I just hope it pays out having assets with lower correlation (REITs) or negative correlation (alternatives) with the stock markets to reduce the maximum drawdown in a financial crisis.
And thus having a faster recovery by doing opportunistic re-balancing.

But that’s a different thing. For that you need to have more information (i.e. read books about it/ do some analysis yourself) and have to be more “active”, in terms of re-balancing and other things, than would be necessary with “passively” holding a global stock market index-tracker ETF.
Also it’s doubt-able if it pays out having this diversification. I’ll try it, we’ll see what happens 🙂

The moral implications of investing into the stock market

Some people are not investing into index funds because of moral implications, but I think most of them are just not well-informed.

Yes, the indices contain shares of controversial companies like weapons manufacturers, coal mines, tobacco, alcohol etc.

But there are two reasons why this doesn’t matter (much)…

First of all: The ETF don’t buy these shares at the IPO (Initial Public Offering) but when they are added to the index. So the companies don’t get any of your money directly.
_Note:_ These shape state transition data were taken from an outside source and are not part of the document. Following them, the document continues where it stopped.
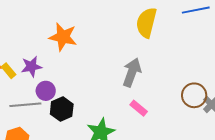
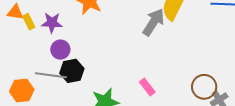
gray arrow: (132, 72) -> (153, 22), moved
gray line: (25, 105) -> (51, 75), moved

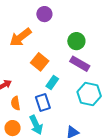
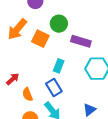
green circle: (76, 41) -> (59, 24), moved
orange square: (40, 62) -> (40, 39), moved

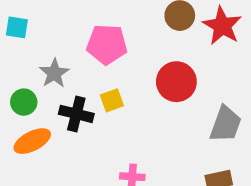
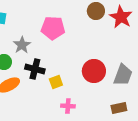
red circle: (176, 82) -> (94, 71), moved
yellow square: (112, 100) -> (56, 82), moved

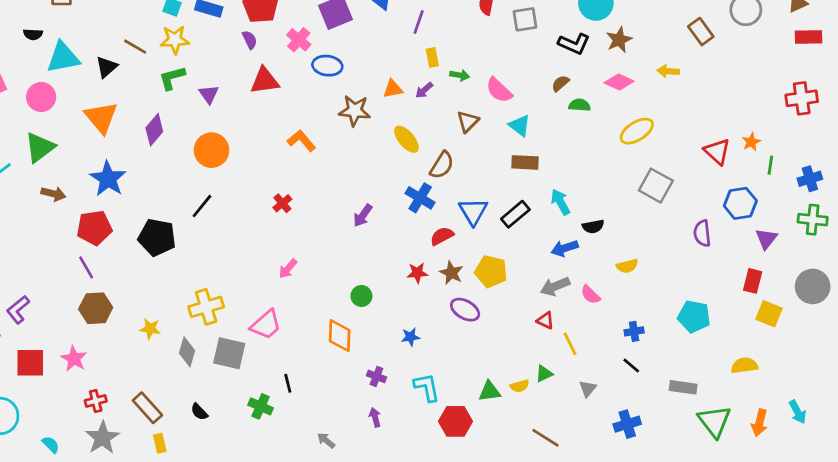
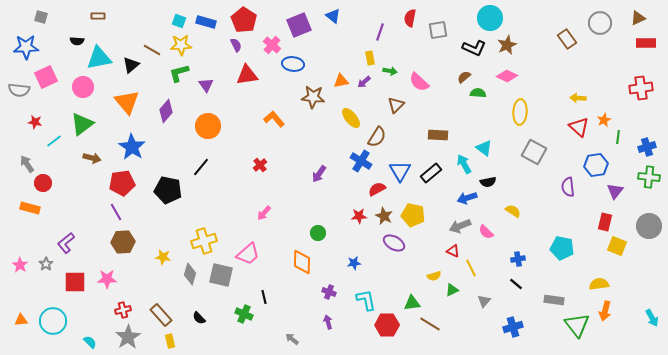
purple line: (419, 22) -> (380, 32), moved
yellow arrow: (668, 71) -> (578, 98), moved
cyan triangle: (520, 126) -> (484, 148), moved
yellow ellipse: (637, 131) -> (520, 112), turned -55
yellow semicircle: (627, 266) -> (513, 211), turned -133
pink star: (74, 359) -> (107, 279), turned -30
yellow semicircle: (520, 386) -> (434, 276), moved
cyan arrow: (798, 412) -> (652, 318), moved
orange arrow: (759, 423) -> (605, 311), moved
brown line: (545, 438) -> (430, 324), moved

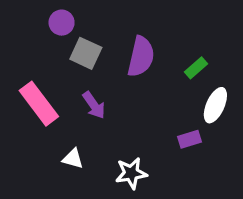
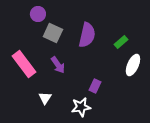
purple rectangle: (189, 139) -> (95, 86), moved, turned -48
white triangle: (73, 159) -> (45, 98), turned 48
The fund buys these from other owners!
In my opinion it is much better to take the earnings/dividends from a coal mine and use them to pay your electricity bill, which at least in my case is 100 % renewable energy. This way you can direct the flow of your money directly as you wish. And if the renewable energy companies will be more profitable in the future even better: They get added to the index automatically and will replace the coal mine as soon as they reach the necessary market capitalization (and the coal mine loses its portion of it)!

Second reason: If you don’t invest your money because of these reasons your bank will. It is no secret that the biggest German banks are heavily invested in loans and corporate bonds of controversial companies, like weapon manufacturers. So they take your money anyway and put it to work there! You only give up control, if you don’t invest it yourself!

Noticed the “much” in the section above? I said it doesn’t matter much. There is a minimal benefit the company still has when you invest in index funds: The price per share will go up due to demand and this will give them opportunities like being able to get better interest rates for their loans.
But the effect the passive private investors have on this is negligible.

Summary

For a lot of people out there I believe some exposure to the stock market using a world-wide diversified stock market index ETF would solve or at least greatly reduce the worries about their retirement savings.

There will be phases where the worth of your depot is down 50% or even more.
However in the long run you should only win if you never stop to “buy and hold”.

If you have questions you can ask me of course!
But, as I said, I’ll neither convince you to do anything, nor recommend any individual broker or product.
I can tell you what I do. Go inform yourself! It’s not rocket science. In the end it’s your risk!